TASK ->
Transcribe word for word the section of the records below that opens with the line containing "在日式居酒屋可作为收尾的一碗享用，高汤茶泡饭专门店" and closes with the line containing "Tuyaux 150 mm"; drop every picture.

═════ SUPPLIED RECORDS ═════

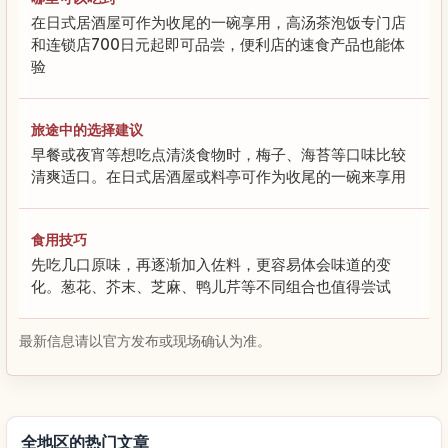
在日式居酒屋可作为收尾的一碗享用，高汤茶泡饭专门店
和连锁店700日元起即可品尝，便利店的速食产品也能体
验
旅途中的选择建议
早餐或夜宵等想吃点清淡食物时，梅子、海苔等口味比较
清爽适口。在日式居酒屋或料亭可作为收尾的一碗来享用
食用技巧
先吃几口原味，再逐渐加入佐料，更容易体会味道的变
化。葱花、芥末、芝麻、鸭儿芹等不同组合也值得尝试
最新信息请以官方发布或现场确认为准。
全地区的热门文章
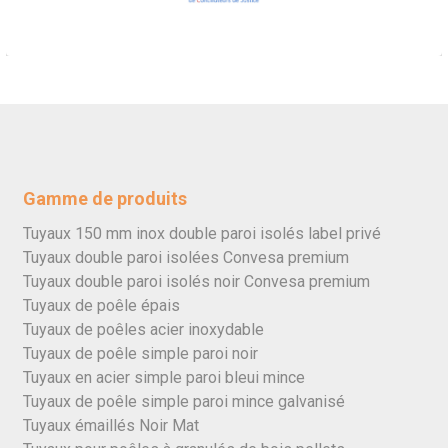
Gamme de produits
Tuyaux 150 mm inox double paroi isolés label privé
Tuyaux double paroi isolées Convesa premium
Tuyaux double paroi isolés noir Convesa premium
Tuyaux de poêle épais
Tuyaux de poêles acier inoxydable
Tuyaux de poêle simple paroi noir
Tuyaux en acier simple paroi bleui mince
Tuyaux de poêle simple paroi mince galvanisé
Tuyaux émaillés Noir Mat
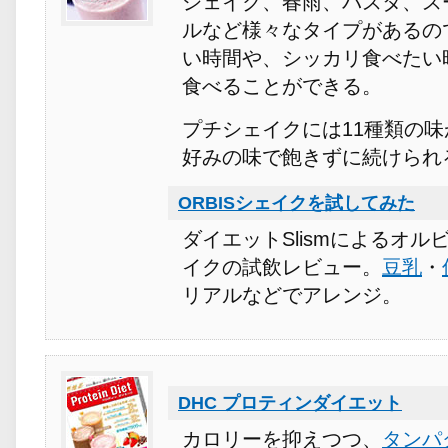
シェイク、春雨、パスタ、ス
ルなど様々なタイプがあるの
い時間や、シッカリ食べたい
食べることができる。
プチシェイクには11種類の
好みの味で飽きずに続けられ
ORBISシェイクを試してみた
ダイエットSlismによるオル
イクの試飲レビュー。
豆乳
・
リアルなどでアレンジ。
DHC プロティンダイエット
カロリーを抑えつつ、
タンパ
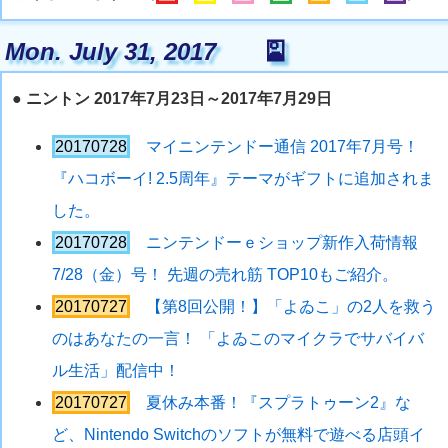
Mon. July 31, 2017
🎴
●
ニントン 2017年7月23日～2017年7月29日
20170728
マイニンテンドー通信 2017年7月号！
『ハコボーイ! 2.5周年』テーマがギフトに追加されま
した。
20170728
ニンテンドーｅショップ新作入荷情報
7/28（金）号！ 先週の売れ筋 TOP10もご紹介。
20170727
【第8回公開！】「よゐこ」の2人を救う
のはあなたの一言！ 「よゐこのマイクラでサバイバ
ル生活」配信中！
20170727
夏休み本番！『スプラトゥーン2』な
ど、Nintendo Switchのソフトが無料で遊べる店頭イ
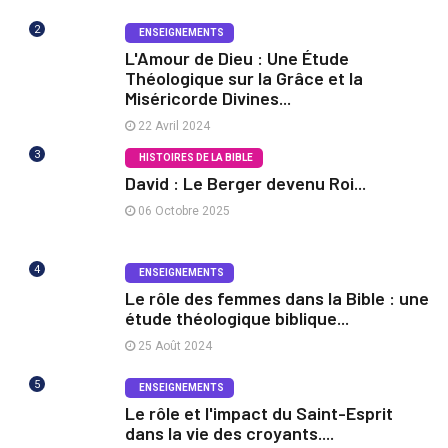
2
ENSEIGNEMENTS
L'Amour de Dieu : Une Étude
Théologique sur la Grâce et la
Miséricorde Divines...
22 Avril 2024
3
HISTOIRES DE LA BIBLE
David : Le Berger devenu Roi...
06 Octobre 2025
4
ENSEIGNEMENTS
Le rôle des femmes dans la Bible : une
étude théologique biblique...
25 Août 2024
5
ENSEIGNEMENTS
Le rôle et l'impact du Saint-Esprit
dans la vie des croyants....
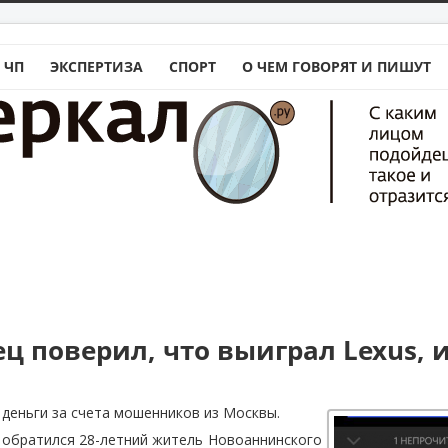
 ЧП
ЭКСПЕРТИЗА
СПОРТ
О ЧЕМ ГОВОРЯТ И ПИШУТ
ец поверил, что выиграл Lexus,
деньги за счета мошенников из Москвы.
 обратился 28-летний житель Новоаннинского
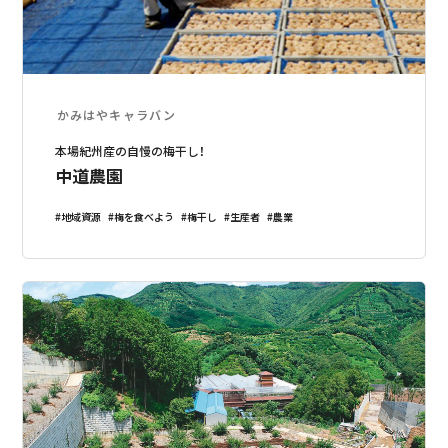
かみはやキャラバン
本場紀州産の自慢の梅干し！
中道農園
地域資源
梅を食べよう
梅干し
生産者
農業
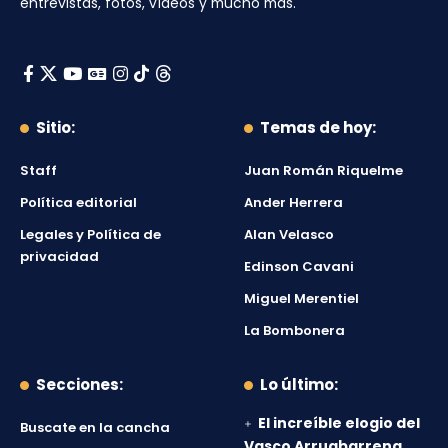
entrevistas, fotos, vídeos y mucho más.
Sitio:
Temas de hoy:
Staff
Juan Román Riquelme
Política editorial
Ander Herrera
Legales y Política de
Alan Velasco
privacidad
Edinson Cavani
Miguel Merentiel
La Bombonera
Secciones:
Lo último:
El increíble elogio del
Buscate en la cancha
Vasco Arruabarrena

═════
═════ SUPPLIED RECORDS ═════

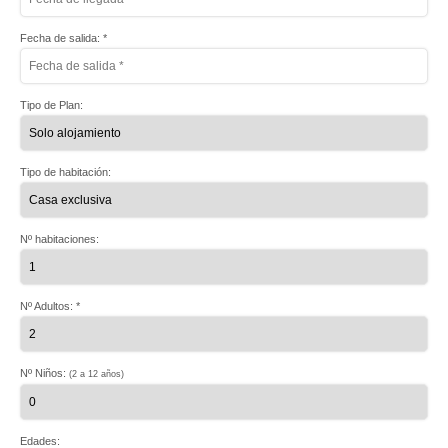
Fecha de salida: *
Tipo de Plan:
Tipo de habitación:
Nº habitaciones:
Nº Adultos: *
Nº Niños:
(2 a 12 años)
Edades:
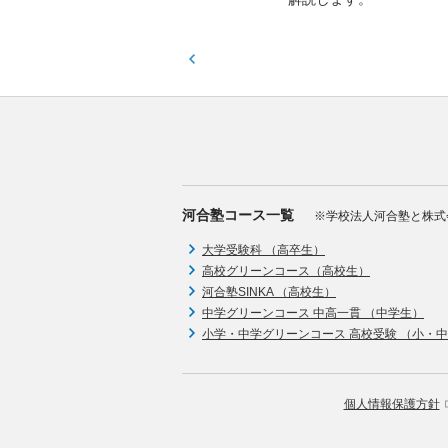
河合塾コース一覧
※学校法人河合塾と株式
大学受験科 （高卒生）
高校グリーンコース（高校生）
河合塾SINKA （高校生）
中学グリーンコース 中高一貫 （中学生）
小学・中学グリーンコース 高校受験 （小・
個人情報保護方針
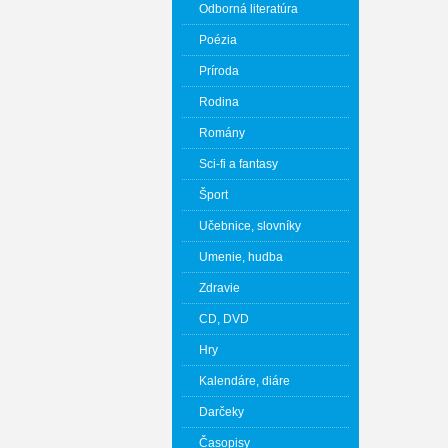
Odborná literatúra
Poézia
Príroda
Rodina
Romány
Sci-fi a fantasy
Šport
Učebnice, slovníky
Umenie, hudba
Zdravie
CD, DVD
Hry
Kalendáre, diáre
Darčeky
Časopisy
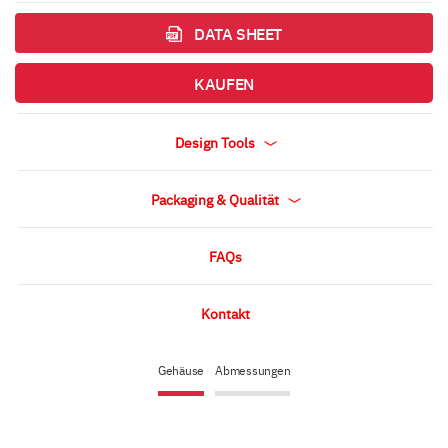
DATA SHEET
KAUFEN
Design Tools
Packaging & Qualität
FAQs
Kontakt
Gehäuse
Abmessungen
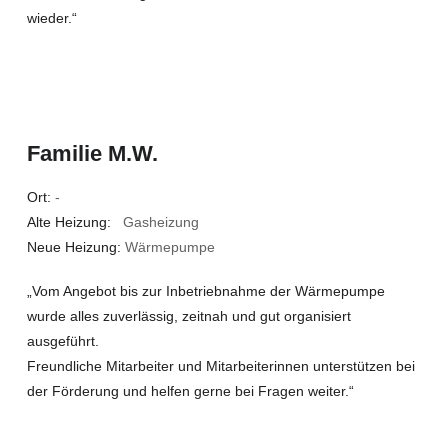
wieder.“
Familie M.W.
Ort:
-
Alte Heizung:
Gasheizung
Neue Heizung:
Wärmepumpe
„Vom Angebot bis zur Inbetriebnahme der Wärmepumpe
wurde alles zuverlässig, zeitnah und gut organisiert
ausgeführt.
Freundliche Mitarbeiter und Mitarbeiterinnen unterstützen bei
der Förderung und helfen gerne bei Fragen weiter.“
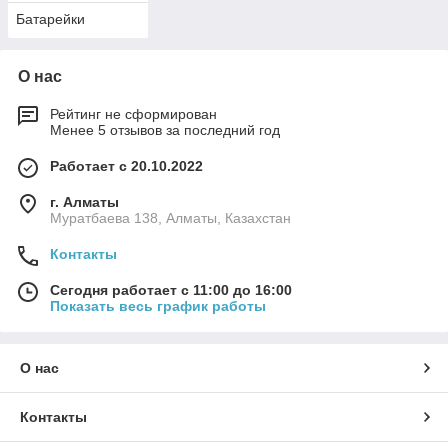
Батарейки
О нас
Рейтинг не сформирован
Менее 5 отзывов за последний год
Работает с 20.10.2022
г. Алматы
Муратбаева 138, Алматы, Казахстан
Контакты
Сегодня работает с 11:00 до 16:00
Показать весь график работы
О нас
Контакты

═════

TASK SOLUTION ->
在日式居酒屋可作为收尾的一碗享用，高汤茶泡饭专门店
和连锁店700日元起即可品尝，便利店的速食产品也能体
验
旅途中的选择建议
早餐或夜宵等想吃点清淡食物时，梅子、海苔等口味比较
清爽适口。在日式居酒屋或料亭可作为收尾的一碗来享用
食用技巧
先吃几口原味，再逐渐加入佐料，更容易体会味道的变
化。葱花、芥末、芝麻、鸭儿芹等不同组合也值得尝试
最新信息请以官方发布或现场确认为准。
全地区的热门文章
Gamme de produits
Tuyaux 150 mm inox double paroi isolés label privé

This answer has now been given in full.